The two batteries of SuperWASP cameras, located in Spain’s Canary Islands and also in South Africa, both watch for planetary transits, where a planet passes directly in front of a star and blocks out some of the star’s light.  They can survey large areas of the sky at once, and astronomers, using the huge amount of data they receive from millions of stars, can check for these temporary changes in brightness.

“The reason that’s important is because it allows us to characterize these planets better than most of the planets that have been discovered so far,” Street said. “The more we can learn about the planets form, how they evolve, whether our own solar system is typical, or unique or special in any way, and so we learn more about planetary formation and our place in it.”

While there are any number of things that may cause a change in the brightness of a star, it’s up to scientists like Street and Lister to determine which stars to train their telescopes on. LCOGT uses robotically controlled telescopes in Arizona, Hawaii and Australia. Meanwhile, other telescopes such as the Nordic Optical Telescope in La Palma, Spain, the Swiss Euler Telescope in Chile and the Observatoire de Haute Provence in Southern France provide confirmation of the new discoveries.

The technique is a change in planet discovery from the gravitational technique, which focuses on watching the star as it is affected by the gravity of its orbiting planet. As slow as the gravitational technique is, however, it has been used to discover about 270 planets since the early 1990s.

The planets discovered by SuperWASP transit survey range from half the size of Jupiter, the largest planet in our solar system, to eight times Jupiter’s size. The planets closest to their stars are the most easy to detect, said Street. One planet they discovered is so close to its sun that a full orbit is just over one day and its daytime temperature could reach 2300 degrees Celsius (4,172 degrees Fahrenheit).
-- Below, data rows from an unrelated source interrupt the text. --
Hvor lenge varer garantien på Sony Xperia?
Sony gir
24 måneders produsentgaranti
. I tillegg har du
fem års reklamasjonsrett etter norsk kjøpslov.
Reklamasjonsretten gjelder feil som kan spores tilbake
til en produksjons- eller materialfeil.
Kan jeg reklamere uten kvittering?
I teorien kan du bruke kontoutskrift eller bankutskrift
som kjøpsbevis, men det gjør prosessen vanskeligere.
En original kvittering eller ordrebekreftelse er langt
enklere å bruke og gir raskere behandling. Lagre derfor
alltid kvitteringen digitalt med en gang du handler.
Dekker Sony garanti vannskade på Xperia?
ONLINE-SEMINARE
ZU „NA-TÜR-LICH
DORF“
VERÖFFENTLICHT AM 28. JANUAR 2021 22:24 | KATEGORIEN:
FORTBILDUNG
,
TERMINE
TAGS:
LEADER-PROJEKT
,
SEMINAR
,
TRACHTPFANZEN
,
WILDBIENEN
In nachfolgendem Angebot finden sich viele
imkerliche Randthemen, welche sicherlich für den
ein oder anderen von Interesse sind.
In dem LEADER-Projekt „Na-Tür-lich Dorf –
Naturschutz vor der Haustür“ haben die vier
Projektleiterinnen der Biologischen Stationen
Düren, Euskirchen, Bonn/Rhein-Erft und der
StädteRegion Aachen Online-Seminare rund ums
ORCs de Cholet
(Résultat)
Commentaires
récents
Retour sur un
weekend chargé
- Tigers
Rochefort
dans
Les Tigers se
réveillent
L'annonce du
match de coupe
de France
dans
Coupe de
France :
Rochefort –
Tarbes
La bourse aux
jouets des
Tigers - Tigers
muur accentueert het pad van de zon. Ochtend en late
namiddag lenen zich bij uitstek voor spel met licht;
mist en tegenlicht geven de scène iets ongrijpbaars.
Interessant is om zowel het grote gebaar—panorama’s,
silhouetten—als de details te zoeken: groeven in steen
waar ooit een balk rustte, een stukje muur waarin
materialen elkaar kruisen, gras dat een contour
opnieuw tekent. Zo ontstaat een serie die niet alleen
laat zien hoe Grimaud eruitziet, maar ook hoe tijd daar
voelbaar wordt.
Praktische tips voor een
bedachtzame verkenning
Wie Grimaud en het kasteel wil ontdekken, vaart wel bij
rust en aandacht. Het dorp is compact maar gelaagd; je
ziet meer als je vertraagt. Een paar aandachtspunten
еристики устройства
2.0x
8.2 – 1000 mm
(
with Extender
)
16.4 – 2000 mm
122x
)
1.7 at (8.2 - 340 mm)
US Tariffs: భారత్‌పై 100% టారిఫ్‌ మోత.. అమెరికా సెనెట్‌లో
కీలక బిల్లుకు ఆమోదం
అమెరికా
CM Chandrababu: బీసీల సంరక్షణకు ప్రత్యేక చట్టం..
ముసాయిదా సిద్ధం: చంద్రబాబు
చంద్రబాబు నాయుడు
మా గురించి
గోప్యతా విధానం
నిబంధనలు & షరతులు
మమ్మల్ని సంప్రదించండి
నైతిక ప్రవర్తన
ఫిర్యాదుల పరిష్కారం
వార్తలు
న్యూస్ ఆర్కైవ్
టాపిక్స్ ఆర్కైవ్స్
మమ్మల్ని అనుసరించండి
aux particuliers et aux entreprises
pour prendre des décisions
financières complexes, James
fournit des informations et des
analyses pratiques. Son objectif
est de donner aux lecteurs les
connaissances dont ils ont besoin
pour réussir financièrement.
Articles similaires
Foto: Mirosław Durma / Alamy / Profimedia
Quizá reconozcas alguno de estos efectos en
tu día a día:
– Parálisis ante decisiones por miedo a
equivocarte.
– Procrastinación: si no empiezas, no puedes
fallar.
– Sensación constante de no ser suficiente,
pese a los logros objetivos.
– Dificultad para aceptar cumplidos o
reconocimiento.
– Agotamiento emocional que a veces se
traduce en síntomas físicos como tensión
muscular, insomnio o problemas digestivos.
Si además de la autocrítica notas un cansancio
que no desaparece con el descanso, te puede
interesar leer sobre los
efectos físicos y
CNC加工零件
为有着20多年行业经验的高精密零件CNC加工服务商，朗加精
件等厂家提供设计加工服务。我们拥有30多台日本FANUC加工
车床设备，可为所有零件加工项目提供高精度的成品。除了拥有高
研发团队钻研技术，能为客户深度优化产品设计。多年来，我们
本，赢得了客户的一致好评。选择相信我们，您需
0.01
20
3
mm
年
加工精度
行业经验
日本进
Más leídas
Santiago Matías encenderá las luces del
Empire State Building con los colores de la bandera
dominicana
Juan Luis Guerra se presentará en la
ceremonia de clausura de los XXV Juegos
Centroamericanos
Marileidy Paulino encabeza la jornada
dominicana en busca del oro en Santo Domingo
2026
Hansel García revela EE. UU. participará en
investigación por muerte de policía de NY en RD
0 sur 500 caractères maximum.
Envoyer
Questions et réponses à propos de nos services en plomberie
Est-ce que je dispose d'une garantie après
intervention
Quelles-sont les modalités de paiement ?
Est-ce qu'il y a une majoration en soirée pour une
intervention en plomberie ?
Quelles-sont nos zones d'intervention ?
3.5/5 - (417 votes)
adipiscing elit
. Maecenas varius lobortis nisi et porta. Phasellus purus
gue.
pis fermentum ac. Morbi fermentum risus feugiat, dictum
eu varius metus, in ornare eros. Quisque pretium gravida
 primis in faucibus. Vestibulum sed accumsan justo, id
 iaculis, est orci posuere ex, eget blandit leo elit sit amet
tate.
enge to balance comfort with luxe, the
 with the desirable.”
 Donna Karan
While finding an plotting out these newly discovered solar systems is enough of a task, for these astronomers it’s but one step in a far grander, and rather quixotic-sounding, venture.

“The more planets we detect, the better idea we’ll have about whether our particular system is unusual, and, of course, that feeds into the fact that one of our planets has life on it,” Street said. “Is life in any way unusual or are there specific circumstances that were somehow unusual as planet-forming goes?  The only way to find that out is to look at lots of different planet systems.

“It could be that the circumstances that form habitable planets are quite common, which would be great, because there might be lots of habitable planets out there,” she said.

What they would do if they managed to find a planet that supports life as we know it is a story better left for another day, far into the future. But for the moment, the astronomers are only beginning to scratch the surface.

“To make a statistically significant sample we’re going to have to find probably thousands of theses sytems,” Street said. “This is just the tip of the iceberg.”